Do outro lado do espectro político, não é raro encontrar cidadãos complacentes e abastados que não estão dispostos a tentar entender a situação de famílias que há gerações dependem de empregos em fábricas, os quais estão disponíveis cada vez em menor número. Ou da mineração de carvão, que não tem mais futuro.
O risco para a democracia
Isso causa medo. E com razão. Por diversos motivos, os Estados Unidos são particularmente propensos a se fragmentarem. Isso tem a ver com o sistema educacional, mas também com o desenvolvimento demográfico.
Causa insegurança o fato de que, em duas décadas, acabará o domínio branco – pelo menos em termos puramente numéricos.

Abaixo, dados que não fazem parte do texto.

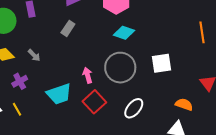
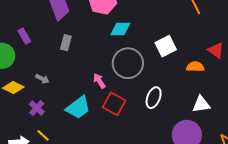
orange semicircle: (184, 104) -> (195, 67), moved

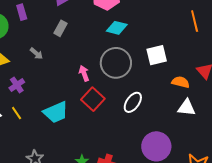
gray arrow: (42, 79) -> (36, 53), moved
white triangle: (201, 104) -> (187, 108), moved
cyan trapezoid: (78, 108) -> (56, 112), moved

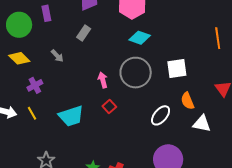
orange semicircle: (181, 82) -> (187, 101), moved, turned -132
red square: (93, 99) -> (109, 106), size x0.6
white ellipse: (133, 102) -> (161, 115), moved

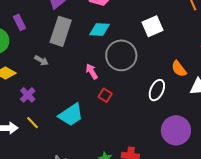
gray rectangle: (84, 33) -> (61, 31), size x1.8
cyan diamond: (140, 38) -> (100, 29), moved
white square: (177, 69) -> (153, 26), moved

Isso faz tremer o que antes se pensava ser um porto seguro e mostra quão profundamente racistas ainda são grandes partes deste país.
Os americanos desaprenderam como debater usando argumentos políticos e continuam se refugiando em suas bolhas de redes sociais. Mas esse perigo de forma alguma se limita apenas aos Estados Unidos..
As democracias vivem do discurso, da disputa sobre o melhor caminho a seguir. Mas elas só podem existir sob certas condições. Uma delas é que os fatos importam. Não se pode continuar debatendo quando numa discussão prevalece a afirmação "essa é uma notícia falsa" em resposta a um argumento desagradável.
Mas esse desenvolvimento ainda pode ser interrompido? Se for possível, então apenas estabelecendo prioridades claras nas escolas. As crianças têm que aprender a lidar com as redes sociais, têm que saber diferenciar o que é propaganda e o que é ativismo. Que sites são confiáveis. E quais grupos não o são.
E é aqui que também entram os profissionais de mídia. Precisamos buscar objetividade para recuperar a credibilidade e permanecer como atores relevantes em uma democracia.
Ex-editora-chefe da DW, Ines Pohl é correspondente em Washington.